The agreement, which officials called a “framework,” requires Syria to allow international inspectors into the country by November and to provide a “comprehensive listing” of its chemical stockpile in the next week.

Kerry made the announcement at a news conference in Geneva with Russian Foreign Minister Sergey V. Lavrov.

“The real final responsibility here is Syrian,” a senior administration official said of the deal.

Perhaps the most difficult part for the weapons inspectors in Syria will be inspecting, removing and destroying a large arsenal of chemical weapons in the midst of a deadly civil war, which has killed more than 100,000 people, according to U.N. estimates.

Lavrov said the agreement would require the cooperation of Syrian rebels, not just the government of President Bashar al-Assad.

The Syrian opposition is not pleased that President Obama set aside the threat of military action, at least for now, and to negotiate with Russia, a major arms supplier to the Assad government.

“This is very, very difficult, very, very difficult,” an American official said of the agreement. “But it is doable.”

“If fully implemented, this framework can provide greater protection and security to the world,” Kerry said in Geneva.

The United Nations Security Council would step in if Assad didn’t comply with the agreement.
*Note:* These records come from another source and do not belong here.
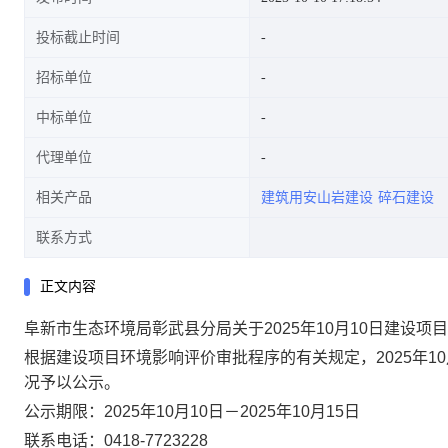
投标截止时间
招标单位
中标单位
代理单位
相关产品
建筑用安山岩建设
碎石建设
联系方式
正文内容
阜新市生态环境局彰武县分局关于2025年10月10日建设
根据建设项目环境影响评价审批程序的有关规定，
2025
年
10
况予以公示
。
公示
期限：
2025
年
10
月
10
日－
2025
年
10
月
15
日
联系电话：
0418-7723228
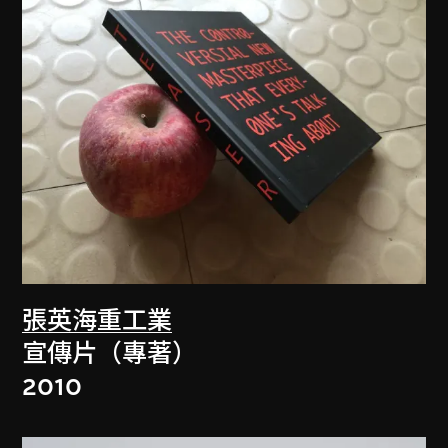
張英海重工業
宣傳片（專著）
2010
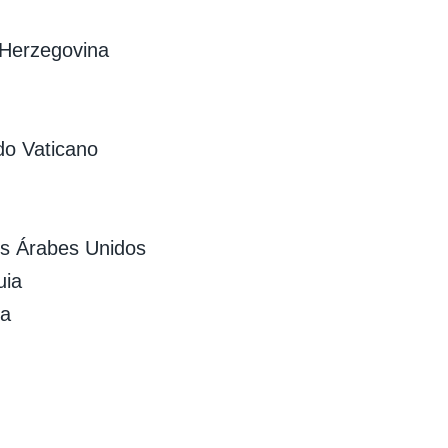
 Herzegovina
do Vaticano
s Árabes Unidos
uia
ia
Kerry said Chapter 7 of the United Nations Charter authorizes punitive action, but Lavrov pointed out that Russia, which wields a veto in the Security Council, had not withdrawn its objections to the use of force.

But with the joint announcement, the intense discussions over America’s involvement in Syria, which have preoccupied the public and national media over the past week, took a head-spinning turn.
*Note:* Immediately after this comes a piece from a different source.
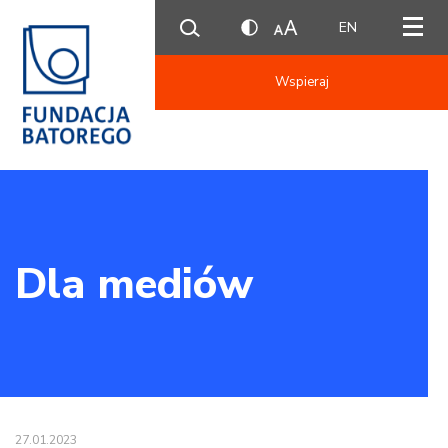
EN
Wspieraj
Dla mediów
27.01.2023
Though many commentators have called Obama’s handling of the entire matter bumbling and will want to assign the latest developments to luck, the White House can take an immense sigh of relief that Russia’s involvement has allowed the U.S. to shelve talks of a military strike and probably save many lives.
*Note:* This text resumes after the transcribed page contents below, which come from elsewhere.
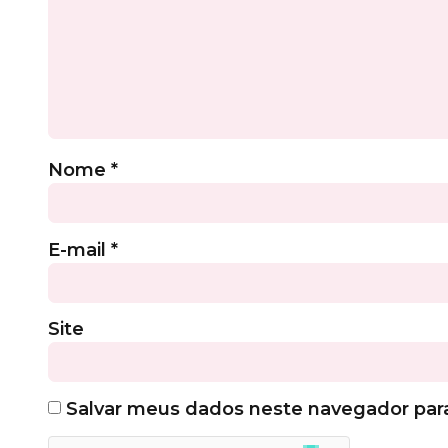
Nome
*
E-mail
*
Site
Salvar meus dados neste navegador par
As arms control officials for both countries worked into the night, observers with some years in the international arena likened it to treaty negotiations between the U.S. and the former Soviet Union during the Cold War.

Called “Framework For Elimination of Syrian Chemical Weapons,” the agreement is just four pages long and outlines procedures for “expeditious destruction of the Syrian chemical weapons program and stringent verification.”

Russia and the U.S. have agreed that the Syrian government possesses 1,000 tons of chemical agents and precursors. The U.S. believes the material is located in 45 sites, all in regime hands, half of which have useable quantities of chemical agents, according to a U.S. official. But it is believed that Russia has not agreed on the number of sites, nor that they are all under control.

These are the six points to the agreement:

  1. The amount and type of chemical weapons must be agreed and “rapidly” placed under international control.
  2. Syria must submit a comprehensive listing of its stockpiles within one week.
  3. Extraordinary procedures under the Chemical Weapons Convention will allow “expeditious destruction.”
  4. Syria must give inspectors “immediate, unfettered access” to all sites.
  5. All chemical weapons must be destroyed, including the possibility of removing weapons from Syrian territory.
  6. The U.N. will provide logistical support, and compliance would be enforced under Chapter VII.

French Foreign Minister Laurent Fabius said it was an “important advance.” France was the only country that agreed to join the U.S. in taking military action in Syria.

British Foreign Secretary William Hague released a statement saying, “The onus is now on the Assad regime to comply with this agreement in full. The international community, including Russia, must hold the regime to account.”

U.N. Secretary-General Ban Ki-moon pledged “the support of the United Nations in its implementation.”

But the Syrian opposition was not so pleased, with leader of the anti-Assad Free Syrian Army rejecting the deal and promising to continue fighting.

“There is nothing in this agreement that concerns us,” said Gen. Salim Idriss, who called it a Russian initiative designed to gain time for the Syrian government.